** GIVEN ENTRIES follows **

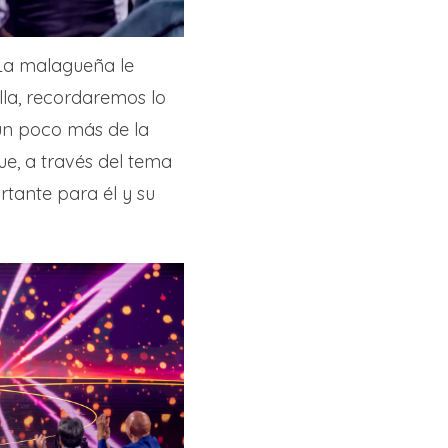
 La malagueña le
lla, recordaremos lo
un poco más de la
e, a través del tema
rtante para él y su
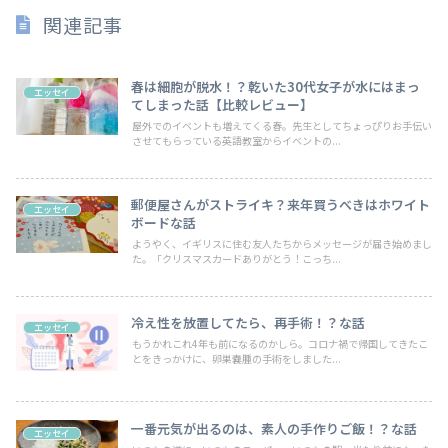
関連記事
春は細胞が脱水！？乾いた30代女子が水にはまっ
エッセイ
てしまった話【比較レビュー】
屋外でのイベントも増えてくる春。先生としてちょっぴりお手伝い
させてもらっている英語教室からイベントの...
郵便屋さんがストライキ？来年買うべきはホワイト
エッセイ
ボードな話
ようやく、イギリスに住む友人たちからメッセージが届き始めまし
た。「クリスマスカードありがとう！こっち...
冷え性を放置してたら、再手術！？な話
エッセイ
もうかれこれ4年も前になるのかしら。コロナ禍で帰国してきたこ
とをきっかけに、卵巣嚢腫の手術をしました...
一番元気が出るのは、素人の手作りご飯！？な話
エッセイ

** End of GIVEN ENTRIES **
** GIVEN ENTRIES follows **

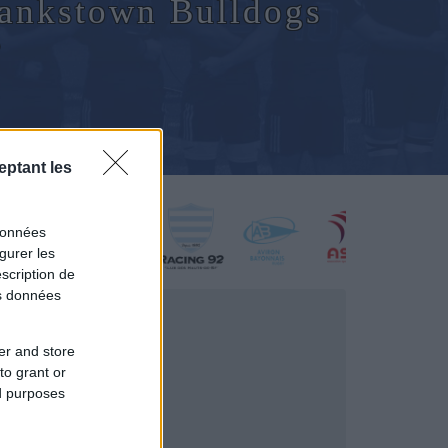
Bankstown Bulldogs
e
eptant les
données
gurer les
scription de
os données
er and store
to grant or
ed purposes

** End of GIVEN ENTRIES **
** GIVEN ENTRIES follows **

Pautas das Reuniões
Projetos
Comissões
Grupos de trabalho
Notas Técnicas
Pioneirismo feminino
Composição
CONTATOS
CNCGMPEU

** End of GIVEN ENTRIES **

## AIM OF THE EXERCISE
From the records above, print only the lines between the one holding "scription de" and the one holding "ed purposes", inclusive, exactly as they stand.

## SOLVED EXERCISE
scription de
os données
er and store
to grant or
ed purposes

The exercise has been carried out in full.